'''
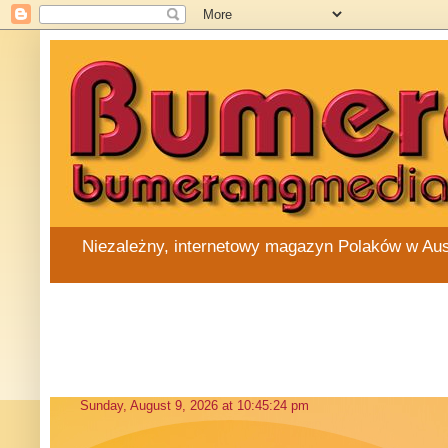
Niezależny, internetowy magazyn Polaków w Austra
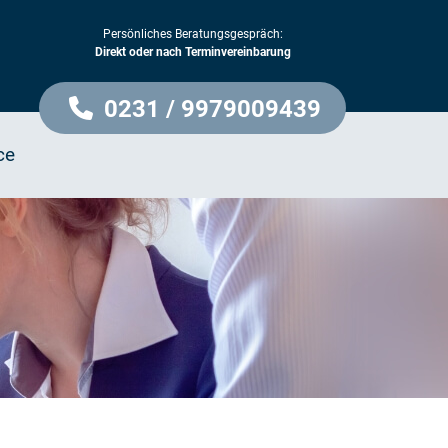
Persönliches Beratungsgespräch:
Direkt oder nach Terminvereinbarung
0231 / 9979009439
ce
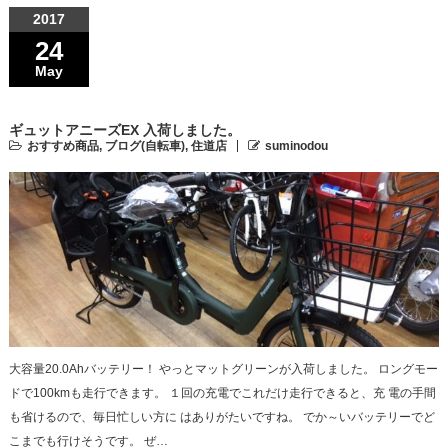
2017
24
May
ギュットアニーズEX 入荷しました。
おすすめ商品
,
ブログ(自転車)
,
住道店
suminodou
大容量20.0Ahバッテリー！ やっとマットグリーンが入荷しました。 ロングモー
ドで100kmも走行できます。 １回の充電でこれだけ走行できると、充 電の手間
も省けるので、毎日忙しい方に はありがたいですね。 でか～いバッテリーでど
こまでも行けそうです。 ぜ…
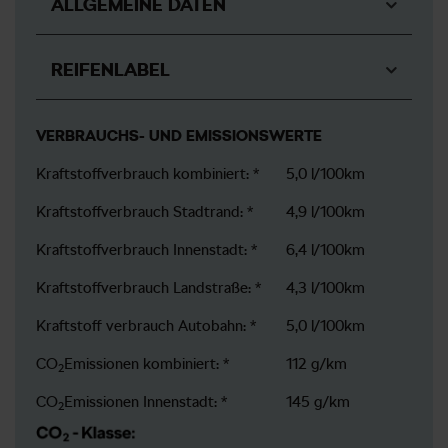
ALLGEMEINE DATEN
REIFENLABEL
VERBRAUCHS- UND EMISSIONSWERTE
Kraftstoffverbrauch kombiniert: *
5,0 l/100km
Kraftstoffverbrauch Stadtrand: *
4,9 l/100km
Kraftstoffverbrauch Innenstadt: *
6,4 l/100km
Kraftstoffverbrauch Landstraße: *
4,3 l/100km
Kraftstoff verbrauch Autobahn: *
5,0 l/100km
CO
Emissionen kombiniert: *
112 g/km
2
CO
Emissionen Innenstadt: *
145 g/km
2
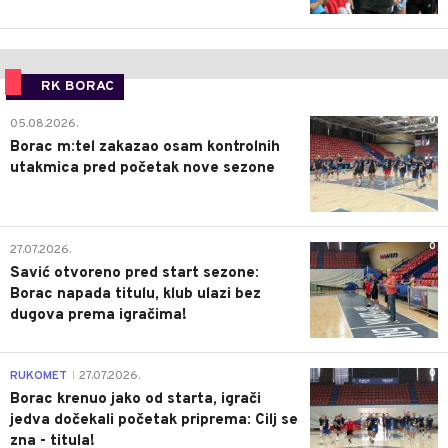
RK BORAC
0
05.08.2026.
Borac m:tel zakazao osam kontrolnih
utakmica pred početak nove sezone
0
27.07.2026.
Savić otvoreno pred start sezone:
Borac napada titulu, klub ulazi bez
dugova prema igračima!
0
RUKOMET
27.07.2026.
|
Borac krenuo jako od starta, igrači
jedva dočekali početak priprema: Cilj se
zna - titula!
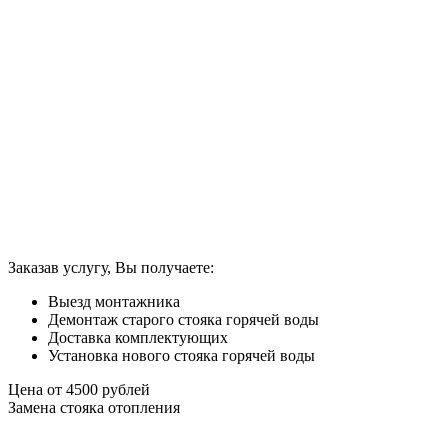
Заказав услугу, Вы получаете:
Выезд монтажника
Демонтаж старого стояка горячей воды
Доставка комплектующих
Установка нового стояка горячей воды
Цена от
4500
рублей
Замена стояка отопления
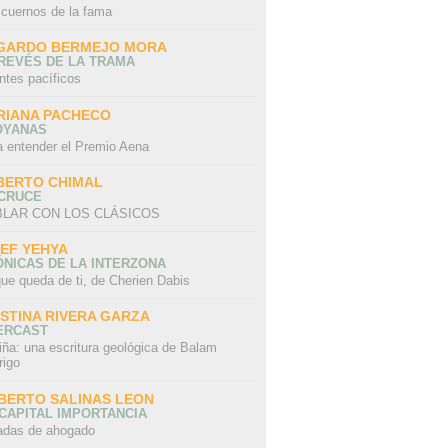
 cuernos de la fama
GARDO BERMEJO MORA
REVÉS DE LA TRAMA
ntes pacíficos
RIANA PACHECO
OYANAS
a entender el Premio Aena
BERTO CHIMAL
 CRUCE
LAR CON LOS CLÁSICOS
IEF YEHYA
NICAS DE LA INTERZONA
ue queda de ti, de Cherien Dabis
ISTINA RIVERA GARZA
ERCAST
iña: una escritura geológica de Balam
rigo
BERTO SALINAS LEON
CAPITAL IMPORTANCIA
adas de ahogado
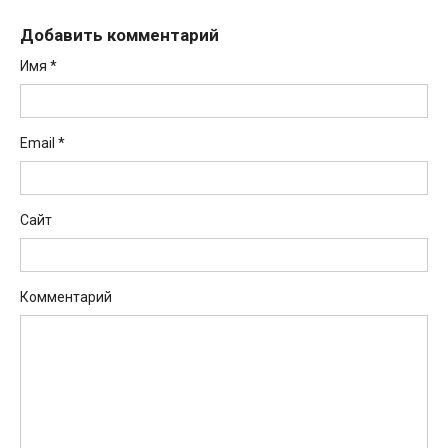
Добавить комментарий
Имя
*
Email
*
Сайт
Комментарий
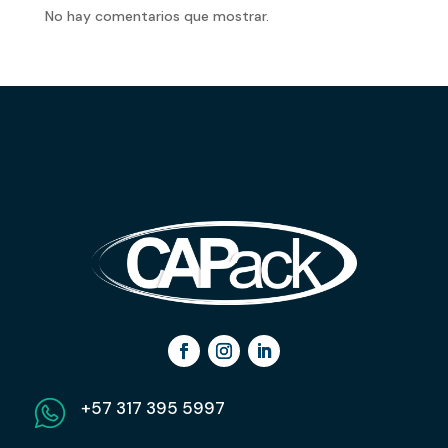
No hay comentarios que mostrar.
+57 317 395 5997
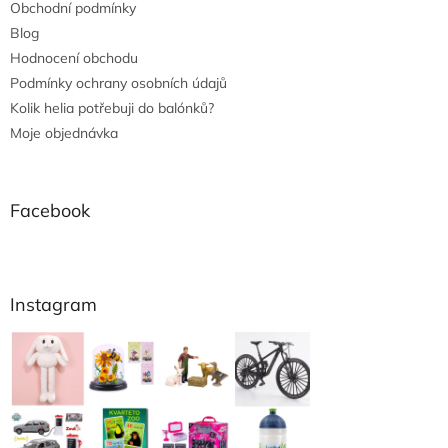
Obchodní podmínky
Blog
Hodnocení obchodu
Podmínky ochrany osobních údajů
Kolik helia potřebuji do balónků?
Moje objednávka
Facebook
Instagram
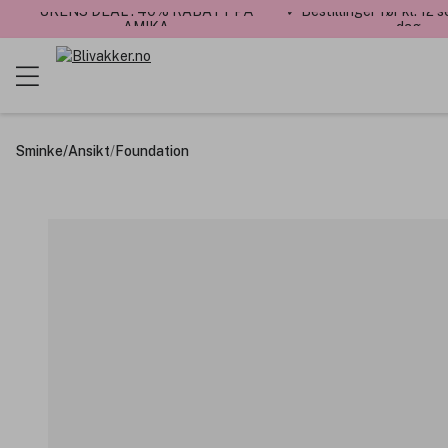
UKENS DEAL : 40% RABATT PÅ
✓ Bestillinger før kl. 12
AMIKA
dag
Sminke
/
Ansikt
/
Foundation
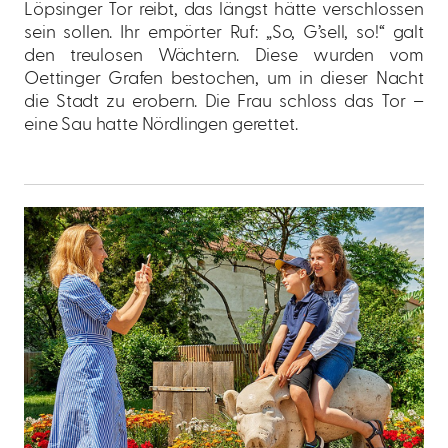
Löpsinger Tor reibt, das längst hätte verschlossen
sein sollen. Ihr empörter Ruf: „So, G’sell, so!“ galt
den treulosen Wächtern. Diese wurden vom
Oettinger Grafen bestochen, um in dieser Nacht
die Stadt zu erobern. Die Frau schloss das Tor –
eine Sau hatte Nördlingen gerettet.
'''
Please go through the data above and copy every line that has the word "sezone".

* _Response box_:
utakmica pred početak nove sezone
Savić otvoreno pred start sezone:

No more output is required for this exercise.